Institute for Liver and Digestive HealthUniversity College LondonLondonUK.
Hepatology. 2022 Feb;75(2):473-488. doi: 10.1002/hep.32285. Epub 2022 Jan 11.
Steady progress over four decades toward understanding the pathogenesis and clinical consequences of hepatic fibrosis has led to the expectation of effective antifibrotic drugs, yet none has been approved. Thus, an assessment of the field is timely, to clarify priorities and accelerate progress. Here, we highlight the successes to date but, more importantly, identify gaps and unmet needs, both experimentally and clinically. These include the need to better define cell-cell interactions and etiology-specific elements of fibrogenesis and their link to disease-specific drivers of portal hypertension. Success in treating viral hepatitis has revealed the remarkable capacity of the liver to degrade scar in reversing fibrosis, yet we know little of the mechanisms underlying this response. Thus, there is an exigent need to clarify the cellular and molecular mechanisms of fibrosis regression in order for therapeutics to mimic the liver's endogenous capacity. Better refined and more predictive in vitro and animal models will hasten drug development. From a clinical perspective, current diagnostics are improving but not always biologically plausible or sufficiently accurate to supplant biopsy. More urgently, digital pathology methods that leverage machine learning and artificial intelligence must be validated in order to capture more prognostic information from liver biopsies and better quantify the response to therapies. For more refined treatment of NASH, orthogonal approaches that integrate genetic, clinical, and pathological data sets may yield treatments for specific subphenotypes of the disease. Collectively, these and other advances will strengthen and streamline clinical trials and better link histologic responses to clinical outcomes.
在过去的四十年中,人们在理解肝纤维化的发病机制和临床后果方面取得了稳步进展,这使得人们期待能有一种有效的抗纤维化药物,但目前还没有一种药物获得批准。

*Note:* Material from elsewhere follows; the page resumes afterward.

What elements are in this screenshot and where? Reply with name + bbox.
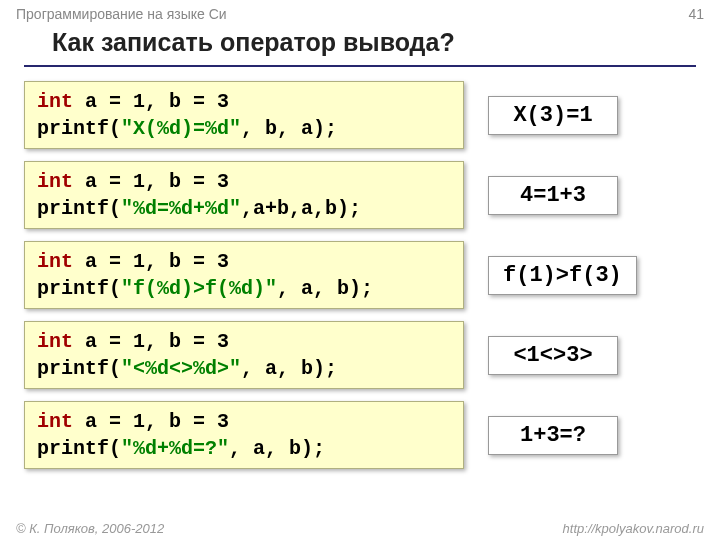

因此,对该领域进行评估是及时的,可以明确优先事项并加速进展。在这里,我们重点介绍了迄今为止的成功,但更重要的是,确定了实验和临床方面的差距和未满足的需求。这些需求包括需要更好地定义细胞-细胞相互作用和纤维化发生的病因特异性因素,以及它们与门脉高压疾病特异性驱动因素的联系。在治疗病毒性肝炎方面取得的成功揭示了肝脏在逆转纤维化方面降解疤痕的惊人能力,但我们对这种反应的机制知之甚少。因此,迫切需要阐明纤维化消退的细胞和分子机制,以便治疗方法能够模仿肝脏的内源性能力。更好的、更精确的、更具预测性的体外和动物模型将加速药物开发。从临床角度来看,目前的诊断方法正在不断改进,但在生物学上并不总是合理的,也不够准确,无法替代活检。更迫切的是,必须验证数字病理学方法,这些方法利用机器学习和人工智能,以便从肝活检中获取更多的预后信息,并更好地量化对治疗的反应。为了更精细地治疗 NASH,可以整合遗传、临床和病理数据集的正交方法可能会为疾病的特定亚表型提供治疗方法。总的来说,这些和其他进展将加强和简化临床试验,并更好地将组织学反应与临床结果联系起来。